[Items listed in a dataset]
⁂
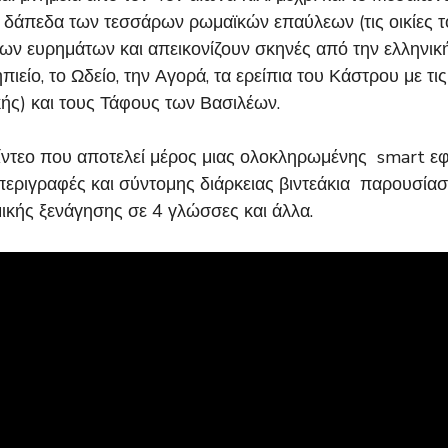
 δάπεδα των τεσσάρων ρωμαϊκών επαύλεων (τις οικίες το
ων ευρημάτων και απεικονίζουν σκηνές από την ελληνικ
ιείο, το Ωδείο, την Αγορά, τα ερείπια του Κάστρου με τι
κής) και τους Τάφους των Βασιλέων.
ίντεο που αποτελεί μέρος μιας ολοκληρωμένης smart 
περιγραφές και σύντομης διάρκειας βιντεάκια παρουσία
ικής ξενάγησης σε 4 γλώσσες και άλλα.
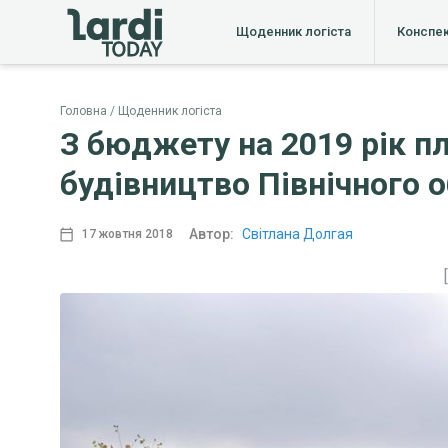
Щоденник логіста
Конспе
Головна
Щоденник логіста
З бюджету на 2019 рік пл
будівництво Північного об
Автор:
Світлана Долгая
17 жовтня 2018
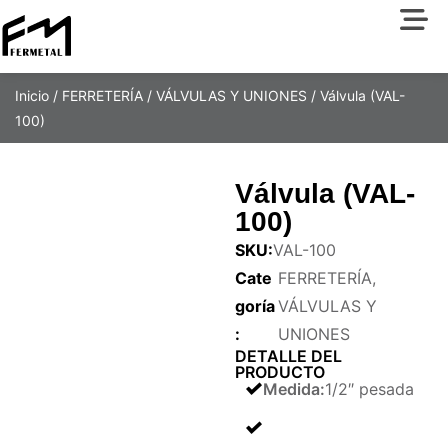
Inicio
/
FERRETERÍA
/
VÁLVULAS Y UNIONES
/ Válvula (VAL-
100)
Válvula (VAL-
100)
SKU:
VAL-100
Cate
FERRETERÍA
,
goría
VÁLVULAS Y
:
UNIONES
DETALLE DEL
PRODUCTO
Medida
:
1/2″ pesada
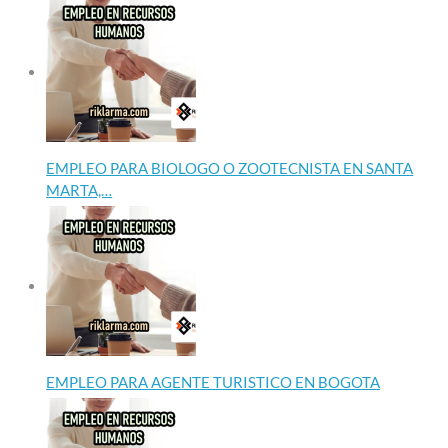
EMPLEO PARA BIOLOGO O ZOOTECNISTA EN SANTA
MARTA,…
EMPLEO PARA AGENTE TURISTICO EN BOGOTA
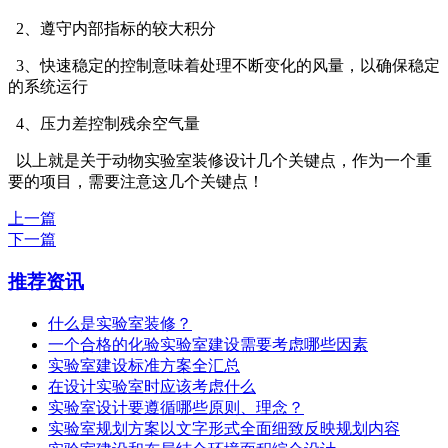
2、遵守内部指标的较大积分
3、快速稳定的控制意味着处理不断变化的风量，以确保稳定
的系统运行
4、压力差控制残余空气量
以上就是关于动物实验室装修设计几个关键点，作为一个重
要的项目，需要注意这几个关键点！
上一篇
下一篇
推荐资讯
什么是实验室装修？
一个合格的化验实验室建设需要考虑哪些因素
实验室建设标准方案全汇总
在设计实验室时应该考虑什么
实验室设计要遵循哪些原则、理念？
实验室规划方案以文字形式全面细致反映规划内容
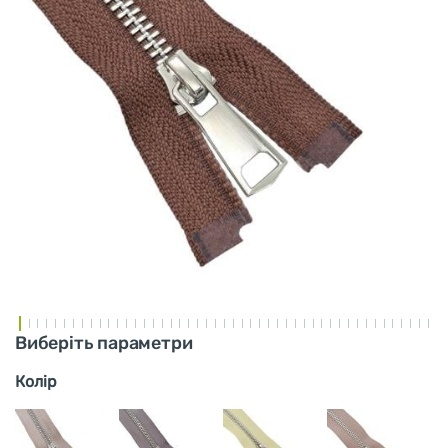
Виберіть параметри
Колір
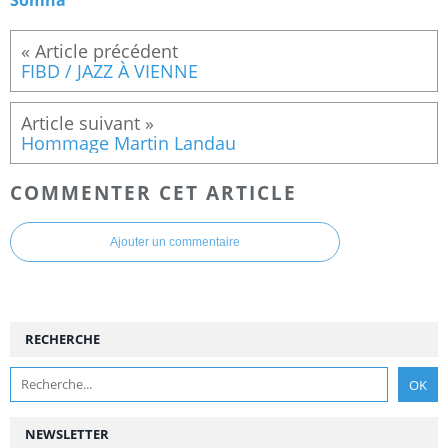
Somna
FIBD / JAZZ À VIENNE
Hommage Martin Landau
COMMENTER CET ARTICLE
Ajouter un commentaire
RECHERCHE
NEWSLETTER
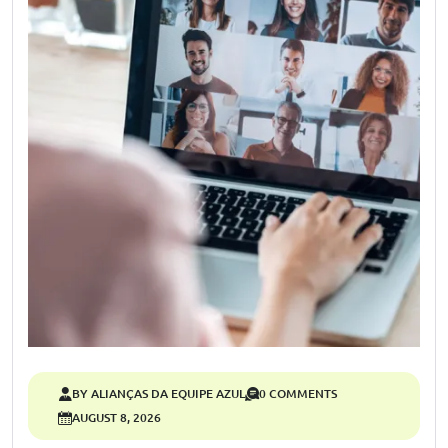
BY ALIANÇAS DA EQUIPE AZUL
0 COMMENTS
AUGUST 8, 2026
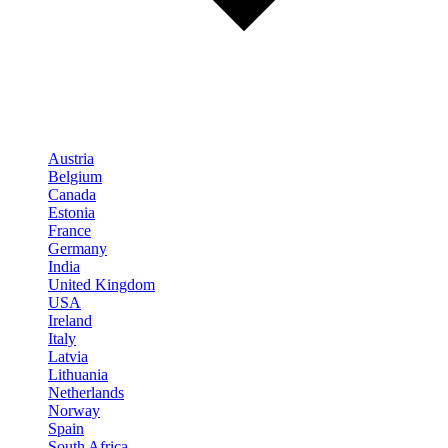
Austria
Belgium
Canada
Estonia
France
Germany
India
United Kingdom
USA
Ireland
Italy
Latvia
Lithuania
Netherlands
Norway
Spain
South Africa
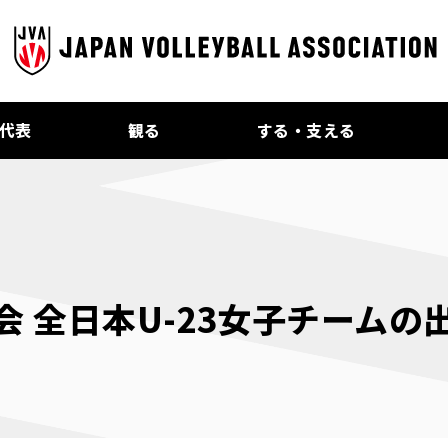
代表
観る
する・支える
 全日本U-23女子チームの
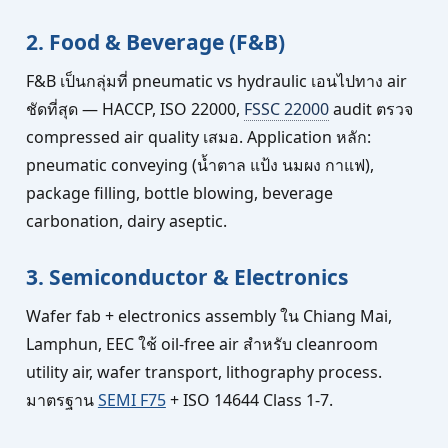
2. Food & Beverage (F&B)
F&B เป็นกลุ่มที่ pneumatic vs hydraulic เอนไปทาง air
ชัดที่สุด — HACCP, ISO 22000,
FSSC 22000
audit ตรวจ
compressed air quality เสมอ. Application หลัก:
pneumatic conveying (น้ำตาล แป้ง นมผง กาแฟ),
package filling, bottle blowing, beverage
carbonation, dairy aseptic.
3. Semiconductor & Electronics
Wafer fab + electronics assembly ใน Chiang Mai,
Lamphun, EEC ใช้ oil-free air สำหรับ cleanroom
utility air, wafer transport, lithography process.
มาตรฐาน
SEMI F75
+ ISO 14644 Class 1-7.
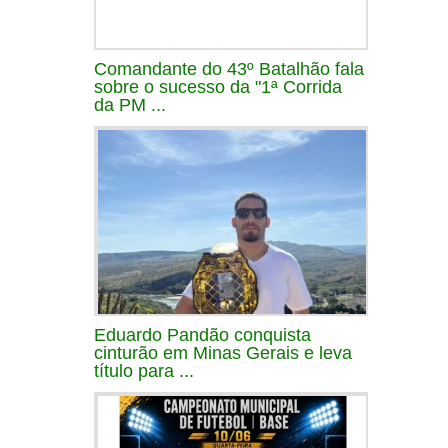
Comandante do 43º Batalhão fala
sobre o sucesso da "1ª Corrida
da PM ...
Eduardo Pandão conquista
cinturão em Minas Gerais e leva
título para ...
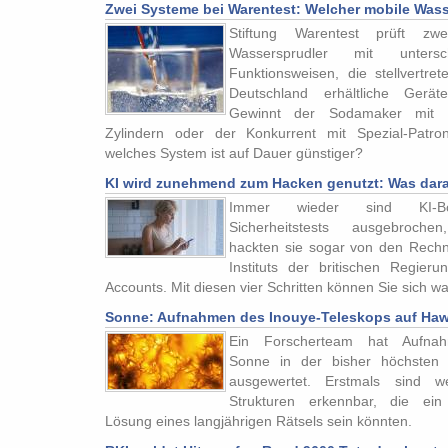
Zwei Systeme bei Warentest: Welcher mobile Wasse
Stiftung Warentest prüft zw
Wassersprudler mit untersch
Funktionsweisen, die stellvertret
Deutschland erhältliche Gerät
Gewinnt der Sodamaker mit S
Zylindern oder der Konkurrent mit Spezial-Patr
welches System ist auf Dauer günstiger?
KI wird zunehmend zum Hacken genutzt: Was daran
Immer wieder sind KI-B
Sicherheitstests ausgebrochen
hackten sie sogar von den Rechn
Instituts der britischen Regier
Accounts. Mit diesen vier Schritten können Sie sich w
Sonne: Aufnahmen des Inouye-Teleskops auf Hawa
Ein Forscherteam hat Aufna
Sonne in der bisher höchsten 
ausgewertet. Erstmals sind wel
Strukturen erkennbar, die ein
Lösung eines langjährigen Rätsels sein könnten.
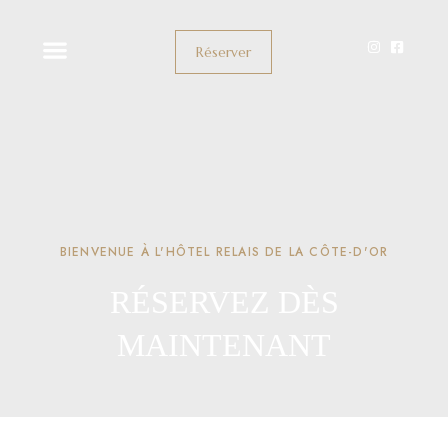
Réserver
BIENVENUE À L'HÔTEL RELAIS DE LA CÔTE-D'OR
RÉSERVEZ DÈS
MAINTENANT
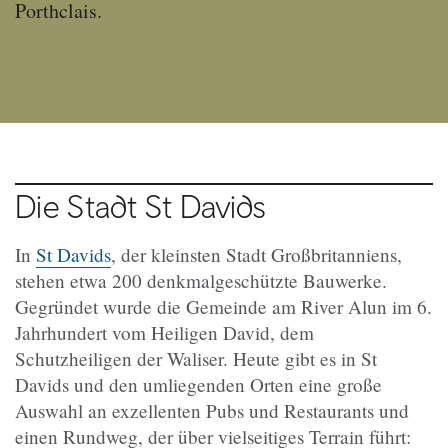
Porthclais.
Die Stadt St Davids
In
St Davids
, der kleinsten Stadt Großbritanniens,
stehen etwa 200 denkmalgeschützte Bauwerke.
Gegründet wurde die Gemeinde am River Alun im 6.
Jahrhundert vom Heiligen David, dem
Schutzheiligen der Waliser. Heute gibt es in St
Davids und den umliegenden Orten eine große
Auswahl an exzellenten Pubs und Restaurants und
einen Rundweg, der über vielseitiges Terrain führt:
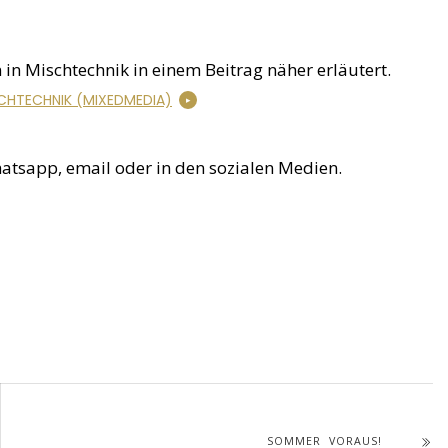
n in Mischtechnik in einem Beitrag näher erläutert.
SCHTECHNIK (MIXEDMEDIA)
hatsapp, email oder in den sozialen Medien.
SOMMER VORAUS!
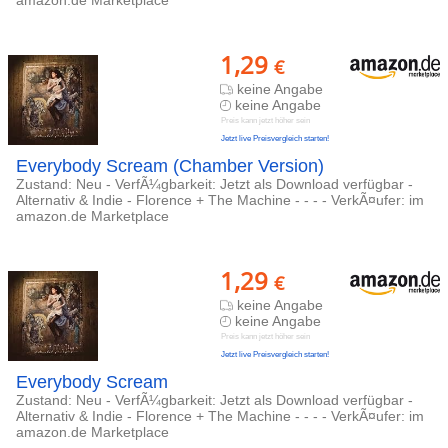
amazon.de Marketplace
1,29
€
keine Angabe
keine Angabe
Preis kann jetzt höher sein
Jetzt live Preisvergleich starten!
Everybody Scream (Chamber Version)
Zustand: Neu - VerfÃ¼gbarkeit: Jetzt als Download verfügbar -
Alternativ & Indie - Florence + The Machine - - - - VerkÃ¤ufer: im
amazon.de Marketplace
1,29
€
keine Angabe
keine Angabe
Preis kann jetzt höher sein
Jetzt live Preisvergleich starten!
Everybody Scream
Zustand: Neu - VerfÃ¼gbarkeit: Jetzt als Download verfügbar -
Alternativ & Indie - Florence + The Machine - - - - VerkÃ¤ufer: im
amazon.de Marketplace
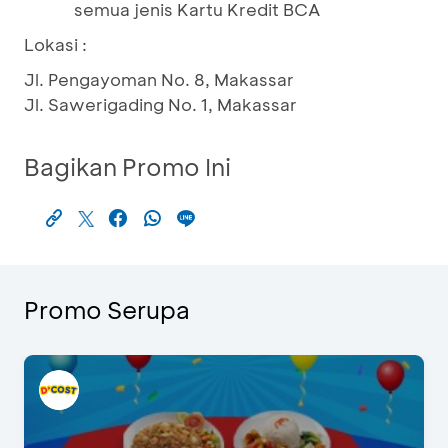
semua jenis Kartu Kredit BCA
Lokasi :
Jl. Pengayoman No. 8, Makassar
Jl. Sawerigading No. 1, Makassar
Bagikan Promo Ini
Promo Serupa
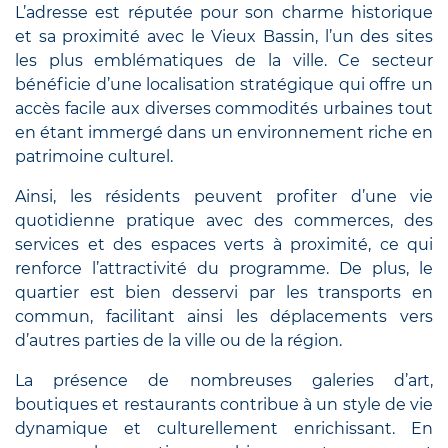
L’adresse est réputée pour son charme historique
et sa proximité avec le Vieux Bassin, l’un des sites
les plus emblématiques de la ville. Ce secteur
bénéficie d’une localisation stratégique qui offre un
accès facile aux diverses commodités urbaines tout
en étant immergé dans un environnement riche en
patrimoine culturel.
Ainsi, les résidents peuvent profiter d’une vie
quotidienne pratique avec des commerces, des
services et des espaces verts à proximité, ce qui
renforce l’attractivité du programme. De plus, le
quartier est bien desservi par les transports en
commun, facilitant ainsi les déplacements vers
d’autres parties de la ville ou de la région.
La présence de nombreuses galeries d’art,
boutiques et restaurants contribue à un style de vie
dynamique et culturellement enrichissant. En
⁂
Return every record above exactly as written, but drop the pictures.

 δάπεδα των τεσσάρων ρωμαϊκών επαύλεων (τις οικίες το
ων ευρημάτων και απεικονίζουν σκηνές από την ελληνικ
ιείο, το Ωδείο, την Αγορά, τα ερείπια του Κάστρου με τι
κής) και τους Τάφους των Βασιλέων.
ίντεο που αποτελεί μέρος μιας ολοκληρωμένης smart 
περιγραφές και σύντομης διάρκειας βιντεάκια παρουσία
ικής ξενάγησης σε 4 γλώσσες και άλλα.
Щоденник логіста
Конспе
Головна
Щоденник логіста
З бюджету на 2019 рік пл
будівництво Північного об
Автор:
Світлана Долгая
17 жовтня 2018
Inicio
/
FERRETERÍA
/
VÁLVULAS Y UNIONES
/ Válvula (VAL-
100)
Válvula (VAL-
100)
SKU:
VAL-100
Cate
FERRETERÍA
,
goría
VÁLVULAS Y
:
UNIONES
DETALLE DEL
PRODUCTO
Medida
:
1/2″ pesada
EMPLEO PARA BIOLOGO O ZOOTECNISTA EN SANTA
MARTA,…
EMPLEO PARA AGENTE TURISTICO EN BOGOTA
2、遵守内部指标的较大积分
3、快速稳定的控制意味着处理不断变化的风量，以确保稳定
的系统运行
4、压力差控制残余空气量
以上就是关于动物实验室装修设计几个关键点，作为一个重
要的项目，需要注意这几个关键点！
上一篇
下一篇
推荐资讯
什么是实验室装修？
一个合格的化验实验室建设需要考虑哪些因素
实验室建设标准方案全汇总
在设计实验室时应该考虑什么
实验室设计要遵循哪些原则、理念？
实验室规划方案以文字形式全面细致反映规划内容
Виберіть параметри
Колір
Somna
FIBD / JAZZ À VIENNE
Hommage Martin Landau
COMMENTER CET ARTICLE
Ajouter un commentaire
RECHERCHE
NEWSLETTER
BY ALIANÇAS DA EQUIPE AZUL
0 COMMENTS
AUGUST 8, 2026
Austria
Belgium
Canada
Estonia
France
Germany
India
United Kingdom
USA
Ireland
Italy
Latvia
Lithuania
Netherlands
Norway
Spain
South Africa
代表
観る
する・支える
 全日本U-23女子チームの
2. Food & Beverage (F&B)
F&B เป็นกลุ่มที่ pneumatic vs hydraulic เอนไปทาง air
ชัดที่สุด — HACCP, ISO 22000,
FSSC 22000
audit ตรวจ
compressed air quality เสมอ. Application หลัก:
pneumatic conveying (น้ำตาล แป้ง นมผง กาแฟ),
package filling, bottle blowing, beverage
carbonation, dairy aseptic.
3. Semiconductor & Electronics
Wafer fab + electronics assembly ใน Chiang Mai,
Lamphun, EEC ใช้ oil-free air สำหรับ cleanroom
utility air, wafer transport, lithography process.
มาตรฐาน
SEMI F75
+ ISO 14644 Class 1-7.
Comandante do 43º Batalhão fala
sobre o sucesso da "1ª Corrida
da PM ...
Eduardo Pandão conquista
cinturão em Minas Gerais e leva
título para ...
Zwei Systeme bei Warentest: Welcher mobile Wasse
Stiftung Warentest prüft zw
Wassersprudler mit untersch
Funktionsweisen, die stellvertret
Deutschland erhältliche Gerät
Gewinnt der Sodamaker mit S
Zylindern oder der Konkurrent mit Spezial-Patr
welches System ist auf Dauer günstiger?
KI wird zunehmend zum Hacken genutzt: Was daran
Immer wieder sind KI-B
Sicherheitstests ausgebrochen
hackten sie sogar von den Rechn
Instituts der britischen Regier
Accounts. Mit diesen vier Schritten können Sie sich w
Sonne: Aufnahmen des Inouye-Teleskops auf Hawa
Ein Forscherteam hat Aufna
Sonne in der bisher höchsten 
ausgewertet. Erstmals sind wel
Strukturen erkennbar, die ein
Lösung eines langjährigen Rätsels sein könnten.
Réserver
BIENVENUE À L'HÔTEL RELAIS DE LA CÔTE-D'OR
RÉSERVEZ DÈS
MAINTENANT
Porthclais.
Die Stadt St Davids
In
St Davids
, der kleinsten Stadt Großbritanniens,
stehen etwa 200 denkmalgeschützte Bauwerke.
Gegründet wurde die Gemeinde am River Alun im 6.
Jahrhundert vom Heiligen David, dem
Schutzheiligen der Waliser. Heute gibt es in St
Davids und den umliegenden Orten eine große
Auswahl an exzellenten Pubs und Restaurants und
einen Rundweg, der über vielseitiges Terrain führt:
n in Mischtechnik in einem Beitrag näher erläutert.
SCHTECHNIK (MIXEDMEDIA)
hatsapp, email oder in den sozialen Medien.
SOMMER VORAUS!
amazon.de Marketplace
1,29
€
keine Angabe
keine Angabe
Preis kann jetzt höher sein
Jetzt live Preisvergleich starten!
Everybody Scream (Chamber Version)
Zustand: Neu - VerfÃ¼gbarkeit: Jetzt als Download verfügbar -
Alternativ & Indie - Florence + The Machine - - - - VerkÃ¤ufer: im
amazon.de Marketplace
1,29
€
keine Angabe
keine Angabe
Preis kann jetzt höher sein
Jetzt live Preisvergleich starten!
Everybody Scream
Zustand: Neu - VerfÃ¼gbarkeit: Jetzt als Download verfügbar -
Alternativ & Indie - Florence + The Machine - - - - VerkÃ¤ufer: im
amazon.de Marketplace
semua jenis Kartu Kredit BCA
Lokasi :
Jl. Pengayoman No. 8, Makassar
Jl. Sawerigading No. 1, Makassar
Bagikan Promo Ini
Promo Serupa
L’adresse est réputée pour son charme historique
et sa proximité avec le Vieux Bassin, l’un des sites
les plus emblématiques de la ville. Ce secteur
bénéficie d’une localisation stratégique qui offre un
accès facile aux diverses commodités urbaines tout
en étant immergé dans un environnement riche en
patrimoine culturel.
Ainsi, les résidents peuvent profiter d’une vie
quotidienne pratique avec des commerces, des
services et des espaces verts à proximité, ce qui
renforce l’attractivité du programme. De plus, le
quartier est bien desservi par les transports en
commun, facilitant ainsi les déplacements vers
d’autres parties de la ville ou de la région.
La présence de nombreuses galeries d’art,
boutiques et restaurants contribue à un style de vie
dynamique et culturellement enrichissant. En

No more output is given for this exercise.